This is the online repository of smart contract vulnerability detection and localization.

Task Definition

Detect and Localize reentrancy vulnerabilities in smart contract.

Dataset

The dataset we use is SmartBugs Wild Dataset and filtered following the paper Empirical Review of Automated Analysis Tools on 47,587 Ethereum Smart Contracts.

The tools analysis results we use is Vulnerability Analysis of Smart Contracts using SmartBugs and filtered following the paper Empirical Review of Automated Analysis Tools on 47,587 Ethereum Smart Contracts.

Data Format

  1. dataset/data.jsonl is stored in jsonlines format. Each line in the uncompressed file represents one contract.
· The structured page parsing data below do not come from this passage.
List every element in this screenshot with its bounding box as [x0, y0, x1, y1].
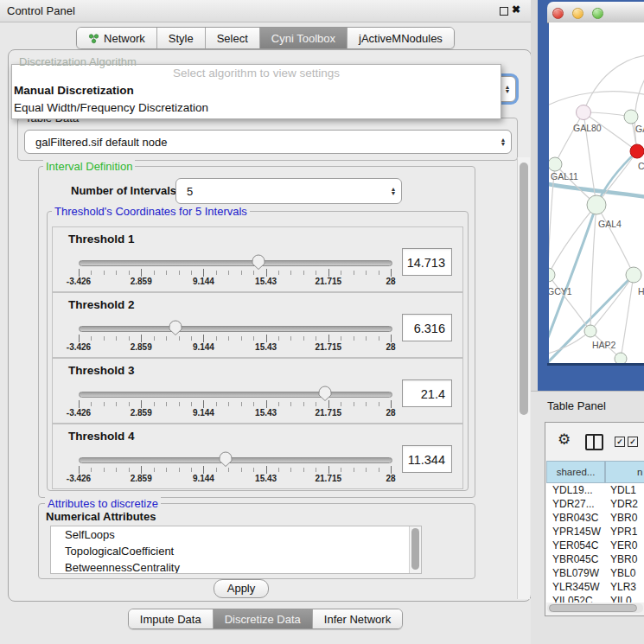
node-label: GAL11: [551, 171, 578, 182]
threshold-value-input[interactable]: 21.4: [402, 379, 452, 407]
column-header-name[interactable]: n: [605, 461, 644, 483]
tab-select[interactable]: Select: [205, 28, 259, 48]
checkbox-icon[interactable]: ✓: [615, 437, 625, 447]
slider-track[interactable]: [79, 326, 392, 332]
table-data-combobox[interactable]: galFiltered.sif default node ▲▼: [24, 130, 512, 154]
top-tab-bar: Network Style Select Cyni Toolbox jActiv…: [0, 27, 531, 49]
table-row[interactable]: YDL19...YDL1: [546, 483, 644, 497]
tick-label: 15.43: [255, 474, 277, 483]
tab-cyni-toolbox[interactable]: Cyni Toolbox: [259, 28, 347, 48]
threshold-label: Threshold 1: [68, 233, 135, 245]
network-graph[interactable]: GAL80GACGAL11GAL4GCY1HHAP2: [549, 22, 644, 363]
slider-track[interactable]: [79, 457, 392, 463]
apply-button[interactable]: Apply: [214, 579, 269, 598]
horizontal-scrollbar-thumb[interactable]: [549, 604, 637, 612]
table-row[interactable]: YER054CYER0: [546, 539, 644, 552]
network-edge[interactable]: [555, 112, 583, 164]
tab-label: Cyni Toolbox: [271, 32, 335, 45]
horizontal-scrollbar[interactable]: [547, 603, 643, 613]
table-row[interactable]: YBL079WYBL0: [546, 566, 644, 580]
threshold-value-input[interactable]: 11.344: [402, 445, 452, 473]
tab-impute-data[interactable]: Impute Data: [129, 609, 213, 628]
combo-arrows-icon[interactable]: ▲▼: [500, 85, 515, 93]
list-scrollbar[interactable]: [409, 526, 421, 573]
list-scrollbar-thumb[interactable]: [411, 528, 419, 570]
checkbox-icon[interactable]: ✓: [628, 437, 638, 447]
tab-discretize-data[interactable]: Discretize Data: [213, 609, 312, 628]
tick-label: 2.859: [131, 408, 152, 418]
split-columns-icon[interactable]: [585, 434, 603, 450]
number-of-intervals-label: Number of Intervals: [71, 184, 176, 197]
dropdown-option-manual[interactable]: Manual Discretization: [12, 82, 501, 99]
network-icon: [88, 33, 99, 44]
network-node[interactable]: [626, 267, 641, 283]
network-node[interactable]: [624, 110, 638, 124]
network-edge[interactable]: [590, 275, 634, 331]
network-node[interactable]: [615, 353, 627, 363]
window-bottom-shadow: [547, 363, 644, 366]
traffic-light-zoom[interactable]: [592, 8, 603, 19]
network-edge[interactable]: [596, 151, 637, 205]
table-row[interactable]: YDR27...YDR2: [546, 497, 644, 511]
tick-label: -3.426: [67, 277, 91, 286]
network-node[interactable]: [549, 157, 562, 171]
network-node[interactable]: [577, 105, 591, 120]
dropdown-option-equal-width[interactable]: Equal Width/Frequency Discretization: [12, 99, 501, 117]
tab-jactivemnodules[interactable]: jActiveMNodules: [347, 28, 454, 48]
traffic-light-minimize[interactable]: [572, 8, 583, 19]
tick-label: 21.715: [316, 474, 342, 483]
tick-label: 21.715: [316, 342, 342, 352]
panel-title: Control Panel: [7, 4, 75, 17]
network-window[interactable]: GAL80GACGAL11GAL4GCY1HHAP2: [538, 0, 644, 391]
tab-label: jActiveMNodules: [359, 32, 443, 45]
attributes-group-title: Attributes to discretize: [45, 497, 161, 510]
attributes-list[interactable]: SelfLoops TopologicalCoefficient Between…: [50, 526, 422, 574]
network-edge[interactable]: [549, 205, 596, 344]
main-scrollbar[interactable]: [517, 157, 530, 599]
table-row[interactable]: YLR345WYLR3: [546, 580, 644, 594]
network-node[interactable]: [584, 325, 596, 337]
thresholds-group-title: Threshold's Coordinates for 5 Intervals: [52, 205, 250, 218]
network-node[interactable]: [630, 144, 644, 158]
main-scrollbar-thumb[interactable]: [520, 163, 528, 415]
table-row[interactable]: YIL052CYIL0: [546, 594, 644, 603]
table-row[interactable]: YBR043CYBR0: [546, 511, 644, 525]
slider-track[interactable]: [79, 392, 392, 398]
float-window-icon[interactable]: [500, 7, 508, 16]
tick-label: 9.144: [193, 277, 214, 286]
network-canvas[interactable]: GAL80GACGAL11GAL4GCY1HHAP2: [549, 22, 644, 363]
tab-label: Network: [104, 32, 145, 45]
close-icon[interactable]: ✖: [512, 3, 520, 16]
number-of-intervals-spinner[interactable]: 5 ▲▼: [175, 178, 402, 204]
attribute-item[interactable]: SelfLoops: [51, 526, 421, 543]
slider-ticks: [79, 335, 392, 342]
spinner-arrows-icon[interactable]: ▲▼: [386, 187, 401, 195]
network-node[interactable]: [587, 195, 606, 214]
column-header-shared[interactable]: shared...: [546, 461, 605, 483]
tab-infer-network[interactable]: Infer Network: [312, 609, 402, 628]
network-edge[interactable]: [549, 331, 590, 354]
tab-style[interactable]: Style: [156, 28, 205, 48]
traffic-light-close[interactable]: [552, 8, 564, 19]
attribute-item[interactable]: BetweennessCentrality: [51, 559, 421, 574]
network-edge[interactable]: [596, 205, 634, 275]
network-window-titlebar[interactable]: [547, 2, 644, 23]
network-edge[interactable]: [549, 92, 644, 107]
combo-arrows-icon[interactable]: ▲▼: [495, 137, 511, 146]
tick-label: -3.426: [67, 342, 91, 352]
table-row[interactable]: YPR145WYPR1: [546, 525, 644, 539]
slider-ticks: [79, 466, 392, 474]
attribute-item[interactable]: TopologicalCoefficient: [51, 543, 421, 559]
settings-gear-icon[interactable]: ⚙: [558, 432, 571, 447]
network-edge[interactable]: [549, 205, 596, 275]
network-node[interactable]: [549, 268, 555, 282]
tick-label: 28: [386, 277, 395, 286]
threshold-value-input[interactable]: 6.316: [402, 314, 452, 341]
tab-label: Select: [217, 32, 248, 45]
table-row[interactable]: YBR045CYBR0: [546, 552, 644, 566]
tab-network[interactable]: Network: [77, 28, 156, 48]
network-edge[interactable]: [583, 55, 644, 112]
threshold-value-input[interactable]: 14.713: [402, 248, 452, 276]
slider-track[interactable]: [79, 260, 392, 266]
tick-label: 15.43: [255, 408, 277, 418]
One row is illustrated below.

    • contract: the smart contract

    • idx: index of the contract

    • address: the smart contract's address

  2. train.txt/valid.txt/test.txt provide examples, stored in the following format: idx label

Example

We provide an example,line 40 is the vulneralbility statement and ranked 1st in the ranking list

cd demo
cd dataset
unzip data.zip
cd ..
python detect.py dev
cd saved_models
vim predictions.txt
vim programs.txt

Dependency

  • python version: python3.7.6
  • pip install torch
  • pip install transformers
  • sudo apt install build-essential
  • pip install tree_sitter
  • pip install sklearn

Vulnerability localization

cd contract_all
cd dataset
unzip dataset.zip
cd ..
python detect.py dev

Get the result

We provide the result ranking list in txt form

cd contract_all
cd saved_models
vim predictions.txt

Output

The output of ReVulDL is not just a reported line number. Instead the result is a convergent sub-propagation chain or several sub-propagation chains from interpretable machine learning, which could be mapped to a context including a set of statements in descending order of suspiciousness. The context could reflect propagation relationships between suspicious statements may causing reentrancy vulnerability that engineers need to care about. These relationships can facilitate their understanding and analysis the root causes of the vulnerability. As is illustrated in the Figure below, the final result is a context including four statements corresponding the convergent sub-propagation chain. This context with statements in descending order of suspiciousness could help developers understand and locate the vulnerability. In the testing data set, ReVulDL detects 790 vulnerable contracts in total. Among these vulnerable contracts, the number of contracts in which statements having relationships with reentrancy are included in the output context is 684(accounting for 86.58%). Although 106(accounting for 13.42%) of these 790 vulnerable contracts are detected by ReVulDL, the output context could not successfully cover the suspicious statements. When the ranking metric is calculated in the experimental study, we suppose localization of these 13.42% vulnerable contracts as well as the vulnerable contracts could not be detected by ReVulDL is failed and set their location result to be null. For example, in Top-1 of ReVulDL, 20.40% is the number of ReVulDL can locate the vulnerable statements at the first place in the 86.58% vulnerable contracts over the number of all vulnerable contracts in the test data set.


Ranking list on the test set are shown as below:

Method top-1 top-3 top-5 top_10 top_20 MFR MAR
ReVulDL 20.40% 44.05% 58.99% 70.38% 84.05% 4.87 5.70